Understanding your analysis before creating your cloud environment
Optimizing your workspace can be as simple as having a good understanding of the analyses you intend to perform beforehand. Having a good idea of the computational needs of your analyses will allow you to customize your cloud environment. In return you will be able to meet your compute needs accurately and precisely, avoiding unnecessary costs. For example, if the analysis you’re running will only submit one job at a time, meaning it cannot be parallelized, then you should run the standard virtual machine (VM). However, if your analysis can be parallelized via Hail or Spark, then running a spark cluster will create the most optimized cloud analysis environment.
If your analysis can be executed and/or parallelized via dsub, Nextflow, or Cromwell, then you should run the standard virtual machine (VM).
Test your analysis on a small sample and/or a small region of the genome
One of the greatest assets of the All of Us dataset is its large sample size. However, the larger the sample, the larger the compute cost and time. If the outcome of your analysis is not desired or produces an error along the way, unnecessary compute cost and time will result.
To avoid these unnecessary compute costs we recommend for researchers to:
-
Try to run the analysis against a smaller sample and/or a smaller region of the genome
-
Verify the outcome before utilizing more compute resources
Some cases where this is relevant is in notebooks designed to run to completion or those designed to run in the background.
Tip: for a Hail analysis, use filter_intervals to limit your analysis to a small region of the genome. test_intervals = ['chr1:100M-200M', 'chr16:29.1M-30.2M'] mt = hl.filter_intervals( mt, [hl.parse_locus_interval(x,) for x in test_intervals])
|
Tip: for Hail analysis, you can start with a small Spark cluster (e.g. one master and two workers) to test your analysis.
|
Combine analyses and utilize Google Buckets
As you progress in the Researcher Workbench and create your workspace, you may develop numerous Jupyter Notebooks to conduct your analysis.

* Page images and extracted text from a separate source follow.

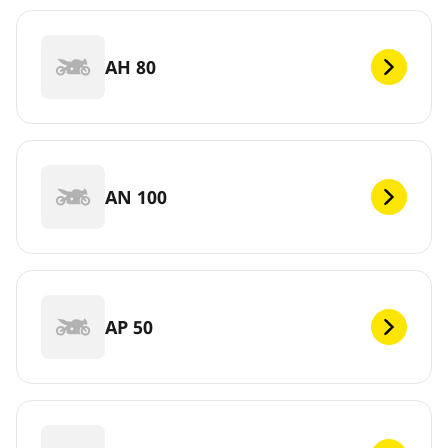
AH 80
AN 100
AP 50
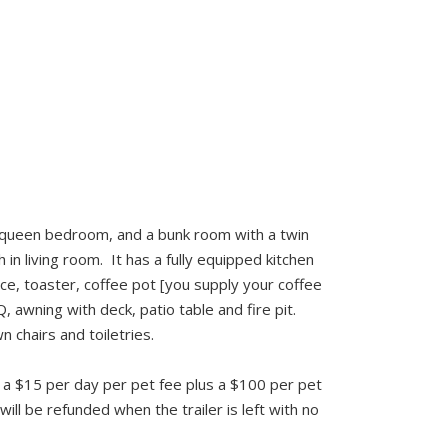
ne queen bedroom, and a bunk room with a twin
 in living room. It has a fully equipped kitchen
ce, toaster, coffee pot [you supply your coffee
 awning with deck, patio table and fire pit.
 chairs and toiletries.
 is a $15 per day per pet fee plus a $100 per pet
ill be refunded when the trailer is left with no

We recommend combining analyses located across multiple notebooks into one, as long as you are using a consistent coding language across all notebooks (R or Python). Having analyses located in fewer notebooks cuts down on navigation time and prevents your cloud analysis environment from stalling out due to inactivity.
By combining analyses within a single notebook, you can end up with multiple dataset queries in that notebook. Instead of running multiple queries every time you access the notebook, you can save each one to a Google Bucket for optimized access. A Google Bucket is a cloud storage space for personal file saving from your notebook. After running a query or a command, you can save these files to your Google Bucket which you can access at any time, from any other notebook in the same workspace, without re-running any commands. The support article, How do I use Google buckets to save my files in notebooks?, gives instructions and a tutorial video on how to do this.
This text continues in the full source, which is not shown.